◆ **Supplied entries**:
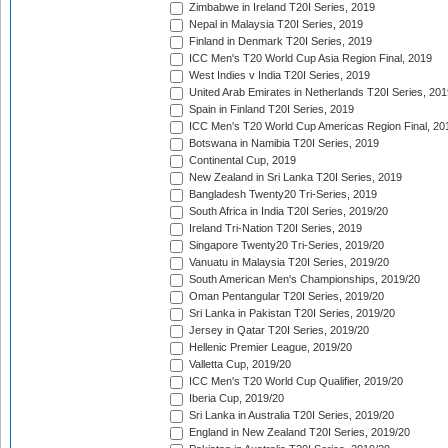
Zimbabwe in Ireland T20I Series, 2019
Nepal in Malaysia T20I Series, 2019
Finland in Denmark T20I Series, 2019
ICC Men's T20 World Cup Asia Region Final, 2019
West Indies v India T20I Series, 2019
United Arab Emirates in Netherlands T20I Series, 201
Spain in Finland T20I Series, 2019
ICC Men's T20 World Cup Americas Region Final, 20
Botswana in Namibia T20I Series, 2019
Continental Cup, 2019
New Zealand in Sri Lanka T20I Series, 2019
Bangladesh Twenty20 Tri-Series, 2019
South Africa in India T20I Series, 2019/20
Ireland Tri-Nation T20I Series, 2019
Singapore Twenty20 Tri-Series, 2019/20
Vanuatu in Malaysia T20I Series, 2019/20
South American Men's Championships, 2019/20
Oman Pentangular T20I Series, 2019/20
Sri Lanka in Pakistan T20I Series, 2019/20
Jersey in Qatar T20I Series, 2019/20
Hellenic Premier League, 2019/20
Valletta Cup, 2019/20
ICC Men's T20 World Cup Qualifier, 2019/20
Iberia Cup, 2019/20
Sri Lanka in Australia T20I Series, 2019/20
England in New Zealand T20I Series, 2019/20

◆ **What is needed**: Leaving out the images, repeat the listing above exactly.

◆ **Response to the task**:
Zimbabwe in Ireland T20I Series, 2019
Nepal in Malaysia T20I Series, 2019
Finland in Denmark T20I Series, 2019
ICC Men's T20 World Cup Asia Region Final, 2019
West Indies v India T20I Series, 2019
United Arab Emirates in Netherlands T20I Series, 201
Spain in Finland T20I Series, 2019
ICC Men's T20 World Cup Americas Region Final, 20
Botswana in Namibia T20I Series, 2019
Continental Cup, 2019
New Zealand in Sri Lanka T20I Series, 2019
Bangladesh Twenty20 Tri-Series, 2019
South Africa in India T20I Series, 2019/20
Ireland Tri-Nation T20I Series, 2019
Singapore Twenty20 Tri-Series, 2019/20
Vanuatu in Malaysia T20I Series, 2019/20
South American Men's Championships, 2019/20
Oman Pentangular T20I Series, 2019/20
Sri Lanka in Pakistan T20I Series, 2019/20
Jersey in Qatar T20I Series, 2019/20
Hellenic Premier League, 2019/20
Valletta Cup, 2019/20
ICC Men's T20 World Cup Qualifier, 2019/20
Iberia Cup, 2019/20
Sri Lanka in Australia T20I Series, 2019/20
England in New Zealand T20I Series, 2019/20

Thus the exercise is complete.